NASA Debates How And When To Kill Hubble Telescope
Amy's Robot writes "The Washington Post reports that after 13 years of wear and tear, the Hubble telescope may be on the way out. NASA and some outside scientists have become involved in a heated debate about how and when to end the Hubble telescope program. Keeping Hubble in service until 2020 would require an extra maintenance visit by astronauts at a cost of at least $600 million. Some even worry the batteries could fail by 2010, since the next maintenance visit has been delayed by the Columbia accident and space station priorities. Is it worth maintaining our old friend Hubble, or should NASA let him go out in a blaze of glory?"

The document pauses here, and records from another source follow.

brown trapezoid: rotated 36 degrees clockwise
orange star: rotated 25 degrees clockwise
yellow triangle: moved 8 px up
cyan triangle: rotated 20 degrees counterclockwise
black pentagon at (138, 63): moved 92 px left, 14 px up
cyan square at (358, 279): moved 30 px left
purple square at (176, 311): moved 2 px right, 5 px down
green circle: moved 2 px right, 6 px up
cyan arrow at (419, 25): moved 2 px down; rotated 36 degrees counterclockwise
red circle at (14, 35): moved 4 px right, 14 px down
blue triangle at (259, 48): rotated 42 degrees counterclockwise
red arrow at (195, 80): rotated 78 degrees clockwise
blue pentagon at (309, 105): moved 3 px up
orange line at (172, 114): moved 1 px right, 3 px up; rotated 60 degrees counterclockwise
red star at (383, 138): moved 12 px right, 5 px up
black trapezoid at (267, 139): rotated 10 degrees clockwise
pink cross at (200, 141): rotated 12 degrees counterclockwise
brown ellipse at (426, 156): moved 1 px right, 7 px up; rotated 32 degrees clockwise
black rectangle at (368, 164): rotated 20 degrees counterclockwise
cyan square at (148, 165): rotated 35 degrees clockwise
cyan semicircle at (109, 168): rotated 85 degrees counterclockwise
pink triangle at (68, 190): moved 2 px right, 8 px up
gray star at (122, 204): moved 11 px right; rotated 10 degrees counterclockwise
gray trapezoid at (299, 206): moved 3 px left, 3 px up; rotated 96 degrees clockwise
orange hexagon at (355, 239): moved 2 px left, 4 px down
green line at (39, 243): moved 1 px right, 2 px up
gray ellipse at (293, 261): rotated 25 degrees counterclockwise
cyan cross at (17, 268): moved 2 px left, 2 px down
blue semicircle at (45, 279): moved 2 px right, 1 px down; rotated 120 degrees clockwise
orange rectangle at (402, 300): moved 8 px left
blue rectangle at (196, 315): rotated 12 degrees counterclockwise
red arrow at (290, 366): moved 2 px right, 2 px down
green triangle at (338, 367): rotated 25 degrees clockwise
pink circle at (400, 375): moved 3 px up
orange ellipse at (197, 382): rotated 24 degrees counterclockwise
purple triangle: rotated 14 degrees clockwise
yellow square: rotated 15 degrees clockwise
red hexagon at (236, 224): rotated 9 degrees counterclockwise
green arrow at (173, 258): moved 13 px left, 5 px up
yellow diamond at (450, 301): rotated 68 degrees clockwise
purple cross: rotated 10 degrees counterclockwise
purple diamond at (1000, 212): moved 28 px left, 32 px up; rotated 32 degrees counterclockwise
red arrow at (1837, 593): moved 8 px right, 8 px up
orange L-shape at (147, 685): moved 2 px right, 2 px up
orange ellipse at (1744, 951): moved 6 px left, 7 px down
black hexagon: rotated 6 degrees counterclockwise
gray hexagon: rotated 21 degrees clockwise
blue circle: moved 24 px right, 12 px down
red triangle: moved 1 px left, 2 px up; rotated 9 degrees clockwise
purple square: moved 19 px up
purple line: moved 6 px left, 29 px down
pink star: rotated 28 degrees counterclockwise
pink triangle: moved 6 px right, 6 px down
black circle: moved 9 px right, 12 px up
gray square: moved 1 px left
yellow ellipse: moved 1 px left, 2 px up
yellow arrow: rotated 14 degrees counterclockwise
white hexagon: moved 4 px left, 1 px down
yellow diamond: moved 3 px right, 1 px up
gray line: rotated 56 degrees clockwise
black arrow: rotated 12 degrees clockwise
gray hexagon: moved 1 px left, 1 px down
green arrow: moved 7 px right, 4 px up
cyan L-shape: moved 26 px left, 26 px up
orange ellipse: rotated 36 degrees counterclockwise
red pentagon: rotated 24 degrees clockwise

Um, that would all be very nice if it were possible to use the scope with an eyepiece. It wasn't designed for such. In fact, AFAIK no research grade telescope built in probably the last 20 years even has the ability to plug an eyepiece into it. Human eyes are just nowhere near as sensitive as CCDs.
Plus, you'd have to remove an instrumentation pack and let people crawl inside it. This would not only endanger surrounding equipment greatly, it would require at least a couple of days of downtime afterwards to recalibrate the inertial guidance.
You could probably see your house as a speck, but you wouldn't be able to resolve it. The Hubble is only a 2.4 meter telescope after all.
death ray... yeah... OK, obviously no grasp of optics here. I'm starting to think this article should be moderated "Funny" but I've already responded, so no moderating for me.